Statement of Chairman F. James Sensbenbrenner, Jr.
“Saving the Savings Clause”Antitrust Telecom Oversight Hearing
November 19, 2003
The Committee on the Judiciary has exclusive jurisdiction over all federal antitrust laws and exercises oversight of the federal agencies charged with their implementation. As Chairman of this Committee, I have made it a priority to rigorously assess the implementation of the antitrust laws. I have also sought to ensure that the lawmaking authority of Congress and its exclusive legislative prerogatives are accorded the executive and judicial deference the Constitution commands.
The elimination of AT&T’s telephone monopoly is widely-regarded as a landmark pro-competitive achievement and inextricably rooted in the antitrust laws. While the former Bell monopoly had operated for decades in a comprehensive state and federal regulatory regime, the government relied on the antitrust laws to provide the pro-competitive remedy that regulation could not and can not provide alone.
However, only two decades later, the continued application of the antitrust laws in the telecommunications sector is under legal assault. The purpose of today’s hearing is to examine how we have gotten to this point, and how Congress can emphasize its clear intent in this important debate.
While the 1982 consent decree produced almost immediate competitive gains in the long distance telephone market, local telephone service was still the exclusive province of the regional Bell companies who inherited much of the local infrastructure of the former AT&T monopoly. As a result, this Committee and Congress as a whole continued to spearhead efforts to ensure that the antitrust laws served as an effective pro-competitive tool.

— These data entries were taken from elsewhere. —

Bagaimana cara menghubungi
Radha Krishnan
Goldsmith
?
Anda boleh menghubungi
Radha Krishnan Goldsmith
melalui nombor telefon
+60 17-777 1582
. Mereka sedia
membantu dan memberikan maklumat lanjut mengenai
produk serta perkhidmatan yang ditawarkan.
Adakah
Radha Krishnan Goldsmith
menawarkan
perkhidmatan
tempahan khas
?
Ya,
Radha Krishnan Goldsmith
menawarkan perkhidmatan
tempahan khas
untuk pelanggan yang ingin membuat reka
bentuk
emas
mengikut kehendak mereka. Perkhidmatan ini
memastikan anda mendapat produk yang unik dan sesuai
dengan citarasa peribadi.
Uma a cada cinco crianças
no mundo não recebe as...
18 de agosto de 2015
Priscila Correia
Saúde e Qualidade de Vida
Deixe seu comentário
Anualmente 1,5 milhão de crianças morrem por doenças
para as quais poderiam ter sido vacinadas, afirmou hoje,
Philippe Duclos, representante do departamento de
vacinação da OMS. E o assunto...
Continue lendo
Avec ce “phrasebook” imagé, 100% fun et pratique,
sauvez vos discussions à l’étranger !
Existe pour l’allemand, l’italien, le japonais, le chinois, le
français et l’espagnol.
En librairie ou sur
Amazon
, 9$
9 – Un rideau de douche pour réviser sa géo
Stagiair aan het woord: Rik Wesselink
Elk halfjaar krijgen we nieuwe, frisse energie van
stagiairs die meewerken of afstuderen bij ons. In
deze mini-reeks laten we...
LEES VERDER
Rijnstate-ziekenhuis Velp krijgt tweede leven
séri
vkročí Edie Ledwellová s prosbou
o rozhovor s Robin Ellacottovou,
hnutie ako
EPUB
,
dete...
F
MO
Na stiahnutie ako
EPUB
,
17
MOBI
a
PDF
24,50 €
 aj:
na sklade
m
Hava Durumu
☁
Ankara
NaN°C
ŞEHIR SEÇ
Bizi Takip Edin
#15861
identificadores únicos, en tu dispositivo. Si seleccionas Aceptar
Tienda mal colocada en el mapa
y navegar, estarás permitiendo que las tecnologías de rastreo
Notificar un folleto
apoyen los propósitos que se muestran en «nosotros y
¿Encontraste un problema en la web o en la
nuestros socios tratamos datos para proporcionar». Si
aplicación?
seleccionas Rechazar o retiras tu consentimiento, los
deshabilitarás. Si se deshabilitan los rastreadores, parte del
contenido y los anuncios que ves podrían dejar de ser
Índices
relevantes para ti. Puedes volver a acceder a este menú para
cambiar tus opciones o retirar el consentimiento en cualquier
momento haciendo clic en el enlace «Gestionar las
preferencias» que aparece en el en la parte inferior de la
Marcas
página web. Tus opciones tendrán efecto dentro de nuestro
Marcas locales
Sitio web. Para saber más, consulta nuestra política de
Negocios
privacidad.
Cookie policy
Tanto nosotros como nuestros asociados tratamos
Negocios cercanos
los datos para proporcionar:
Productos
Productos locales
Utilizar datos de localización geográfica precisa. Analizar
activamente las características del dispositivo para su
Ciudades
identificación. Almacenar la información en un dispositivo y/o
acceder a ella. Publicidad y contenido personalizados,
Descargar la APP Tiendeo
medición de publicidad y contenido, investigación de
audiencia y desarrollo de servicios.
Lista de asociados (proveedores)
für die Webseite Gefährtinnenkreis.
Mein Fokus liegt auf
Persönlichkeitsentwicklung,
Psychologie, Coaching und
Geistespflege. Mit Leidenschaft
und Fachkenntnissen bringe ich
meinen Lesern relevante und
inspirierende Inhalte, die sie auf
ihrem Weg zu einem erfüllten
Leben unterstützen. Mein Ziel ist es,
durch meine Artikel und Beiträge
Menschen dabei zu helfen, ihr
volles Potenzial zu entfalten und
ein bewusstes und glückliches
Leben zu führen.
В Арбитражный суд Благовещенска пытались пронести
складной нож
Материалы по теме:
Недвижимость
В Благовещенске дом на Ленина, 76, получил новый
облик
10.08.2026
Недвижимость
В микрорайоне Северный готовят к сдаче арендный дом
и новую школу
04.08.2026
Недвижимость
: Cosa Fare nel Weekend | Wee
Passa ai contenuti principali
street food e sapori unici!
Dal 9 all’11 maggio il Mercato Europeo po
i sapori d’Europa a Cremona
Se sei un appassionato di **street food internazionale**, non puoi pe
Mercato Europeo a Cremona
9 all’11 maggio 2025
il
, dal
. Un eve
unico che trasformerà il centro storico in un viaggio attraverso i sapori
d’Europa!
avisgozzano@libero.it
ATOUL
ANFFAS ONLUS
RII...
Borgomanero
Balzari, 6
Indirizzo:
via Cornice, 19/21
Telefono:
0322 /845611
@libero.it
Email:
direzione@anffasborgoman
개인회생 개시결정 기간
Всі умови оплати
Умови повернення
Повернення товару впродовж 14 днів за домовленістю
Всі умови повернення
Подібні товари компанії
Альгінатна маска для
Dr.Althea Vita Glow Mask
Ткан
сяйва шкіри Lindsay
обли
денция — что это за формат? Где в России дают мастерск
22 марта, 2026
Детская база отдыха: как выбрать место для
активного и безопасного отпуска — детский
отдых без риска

The Telecommunications Act of 1996 represented the most decisive expression of congressional resolve to bring competition to the telecom industry. The findings section of the 1996 Act states that its purpose is “to promote competition and reduce regulation in order to secure lower prices and higher quality services for American telecommunications consumers . . . by opening all telecommunications markets to competition.”
In the 1996 Act, Congress enacted an explicit antitrust savings clause in the legislation. In plain language that provides clear and unmistakable congressional guidance to both regulators and judges, the antitrust savings clause contained in Section 601(c)(1) of the 1996 Act provides that: “. . . Nothing in this Act or the amendments made by this Act shall be construed to modify, impair, or supersede the applicability of any of the antitrust laws.” The clarity of this savings clause leaves very little to the imagination of a regulator or judge. However, the imaginations of regulators and judges can sometimes be more active than we can predict, and in some cases their apparent misunderstanding of the will of Congress is disappointing and difficult to comprehend.
The savings clause was by no means the only significant antitrust provision contained in the 1996 Act. To promote the competition, Section 271 requires DOJ to examine competitive conditions in local markets before FCC approves the Bell’s applications to provide long-distance service. This elevated DOJ role reaffirms the centrality of Antitrust law in the Act’s effective application.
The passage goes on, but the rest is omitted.